Dyno: add a type to represent iterators, implement loop expressions #25994

DanilaFe · 2024-09-25T19:27:08Z

This PR adds a new type sub-hierarchy for iterable things. It creates some scaffolding for promoted expressions, though it does not currently implement them. It also matches production's implementation of iterators, which, as we have discussed with @bradcray, @mppf and @benharsh may not be the direction we want to take in the long term.

What?

This PR adds a new IteratorType type, as well as subclasses for it for various situations that produce iterables (promotion, loop expressions, calls to iter procedures). This way, we can unify the logic for resolving iterators on records/classes and "iterables", invoking a these method. The these methods for user records/classes are, as before, provided explicitly by the user; the these methods for iterators are compiled-provided (production generates them, in Dyno we simply have special logic to mimic their resolution).

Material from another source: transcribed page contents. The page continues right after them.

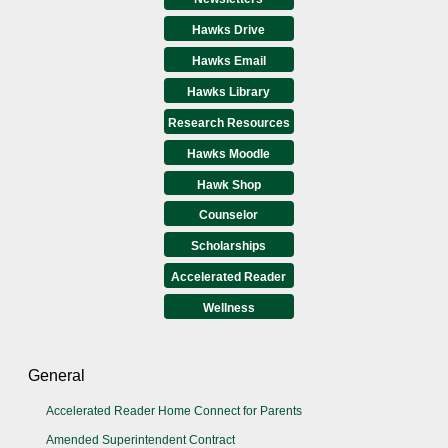
Hawks Drive
Hawks Email
Hawks Library
Research Resources
Hawks Moodle
Hawk Shop
Counselor
Scholarships
Accelerated Reader
Wellness
General
Accelerated Reader Home Connect for Parents
Amended Superintendent Contract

The three subclasses of IteratorType are as follows:

FnIteratorType: the class of iterators created from invocations to iter procedures. Just like in production, this type contains a reference to the function that created it. When the iterator is traversed (using these), the compiler resolves a call to a function with the same name as the original iter procedures, and with the same formal types. This matches the production compiler's implementation, down to the ability to provide additional overloads for serial/parallel iterators outside of where they are originally defined (for better or for worse).
LoopExprIteratorType: the class of iterators created from loop expressions. In production, there are some tricky cases that make the "yield type" of a loop expression be fluid, since it can depend on the instantiation of the follower iterator it uses, which can change depending on the leader. Thus, it's possible that in forall i in (loopExpr) and forall (_, i) in zip(.., loopExpr), the index variable i is a different type. To make this work, we could need to capture the outer variables of the loop expression and re-resolve it with different leaders. This seems undesirable as per discussions with Brad et. al., and as a result, I instead make the assumption that loop expressions always yield the same type, and that they do not re-resolve their leaders and followers. There's some future work to make this more principled.
PromotionIteratorType: the class of iterators created from promoted expressions. Since promotion is not implemented, this is just left as a scaffold.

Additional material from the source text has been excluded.